In April 1914, my great-grandparents William and Polly Monks said goodbye to their son Harold as he left Earlestown, Lancashire for a new life in Clayoquot Sound, British Columbia. In this pre-telephone, pre-internet era, they stayed in contact with their son by mail. Harold kept many of the birthday cards and postcards sent in the 1920s and 1930s by his “Dad and Ma” from Earlestown to the “West Coast BC”. These cards make a nice memento of a close family relationship and showcase many inter-war English seaside resorts.
Business and Pleasure
The postcards were sent to what would have seemed “exotic” addresses — “The Cannery” or “Tofino, West Coast Vancouver Island, Canada.” During the 1920s, Harold was fishing for the Clayoquot Sound Canning Company at Kenn Falls, up the Tofino Inlet.

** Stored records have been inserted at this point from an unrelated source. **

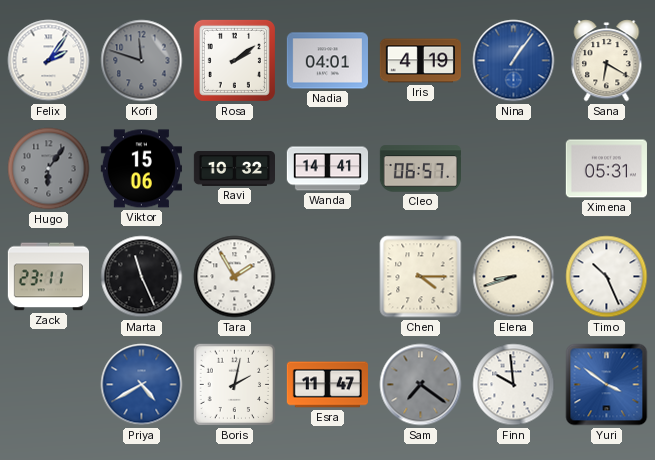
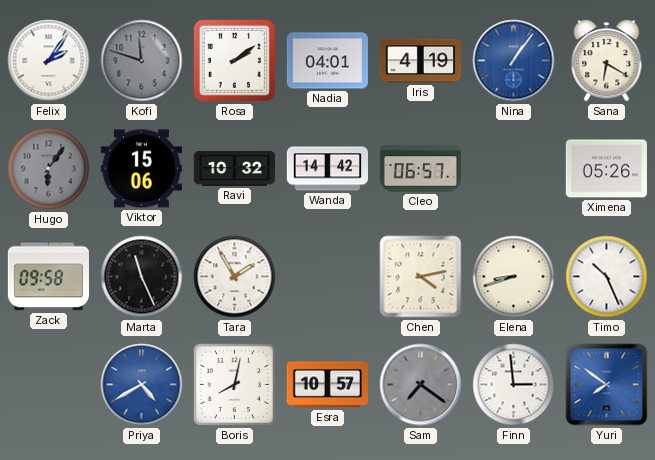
Wanda: 14:41 -> 14:42
Ximena: 05:31 -> 05:26
Zack: 23:11 -> 09:58
Chen: 4:15 -> 4:13
Boris: 2:02 -> 8:02
Esra: 11:47 -> 10:57
Finn: 9:59 -> 2:59
Yuri: 3:51 -> 7:51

Back in Earlestown, William Monks was nearing retirement from the London and North Western Railway’s “Wagon Works”) where he built railway wagons, like this one preserved at the Railway Museum in York.

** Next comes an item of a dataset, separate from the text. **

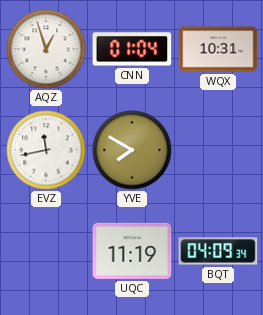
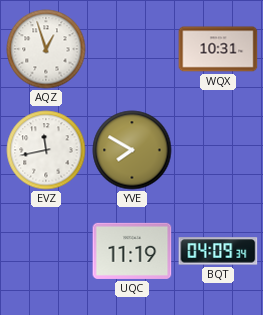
CNN: 01:04 -> none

Mr. Monks was involved in union business. Here is a postcard he sent while at an annual meeting in Birkenhead (across the Mersey from Liverpool).

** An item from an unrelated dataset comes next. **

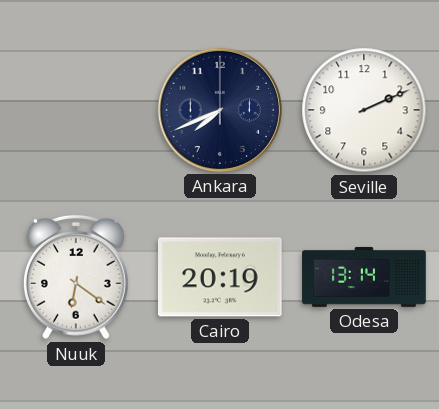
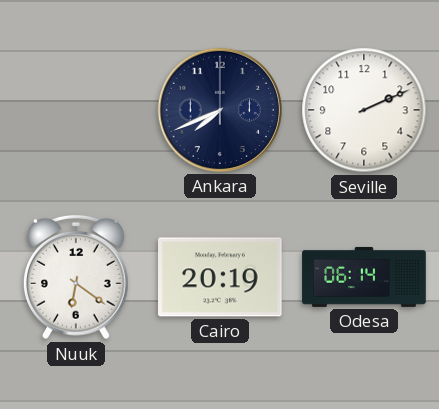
Odesa: 13:14 -> 06:14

Another time, business and pleasure (“which he enjoyed immense”) took him to Exeter. He noted “some people from Ontario have been staying at this place” — presumably he thought Ontario and Tofino were a few short hours away!
Most often Harold’s Dad and Ma went to nearby Southport, Lancashire. Messages on the postcards included: “Just here for the day. Bad morning but at 5 o’clock beautiful sunshine. Received your welcome letter just when leaving Earlestown.” (July 15 1933) and “Here with the old folks from Newton and Earlestown. Having a rare good time” (July 20 1933)
Mr. and Mrs. Monks went on several holidays in the 1920s and 1930s to North Wales seaside resorts, easily accessible at that time by an extensive rail network. In July 1921 at Pwllheli, North Wales with Alice, Harold’s sister-in-law, up from North London.
In August 1932, Mr. and Mrs. Monks were to spend a day in Llandudno with Alice and the children (“Stella and Harold are becoming very brown”) Here’s a postcard from Alice to Harold. Notice all the “bathing machines” at the water’s edge!
In May 1933 Mr. and Mrs. Monks were on a picnic with the L.M.S.C. Society in Colwyn Bay. (Unknown what L.M.S.C. Society is but perhaps a choral society or a co-operative society, both popular groups in early 1900s England).
Isle of Man
In 1927, Mr. and Mrs. Monks sent a post card from the Isle of Man that asked “Perhaps you will recognize this place?” since Harold had spent his childhood holidays on the island.
The Monks family always had professional portraits taken in Douglas Isle of Man. Here is one from circa 1902. Contrast Mrs. Monks’ fashion with the portrait from 1927!
Now for a trip down South to “The Grange”, the home of Harold’s brother, who worked as an engineer at McVities Biscuit factory. “Dear Son Harold, came down to Willie’s yesterday, had a very pleasant journey down. Willie, Alice and the children are well. Mother and myself are O.K. Been out this morning, when we got back to The Grange rain came along. Fond love, Dad”
In 1936, Mr and Mrs Monks made their most exotic trip yet — all the way to “Tofino, Vancouver Island, BC, Canada”!
William and Polly Monks sailed from Liverpool on April 17 1936 and by May 3 1936, they were in Tofino, where they spent the next several months. Their grandson Harold Frank Monks was born on January 31 1937.
At the end of April 1937, Mr. and Mrs. Monks left Tofino. A few days later, they sailed from New Westminster on SS Pacific Pioneer, a small cargo steamer with first class accommodation, games and sunbathing in deck chairs, “a limited party of like-minded people.” (Harold had previously travelled on the “Pioneer” in 1929 and kept all the brochures, so we can get an idea of what it was like) Shipping records show that Mr. and Mrs. Monks had shore leave in San Francisco (but no postcards sent!) then travelled through the Panama Canal. They arrived in Manchester in July 1937.
Back in Lancashire, William and Polly Monks celebrated their Golden Wedding Anniversary on April 18 1939. “Ma” died a few months later. “Dad” died in 1952.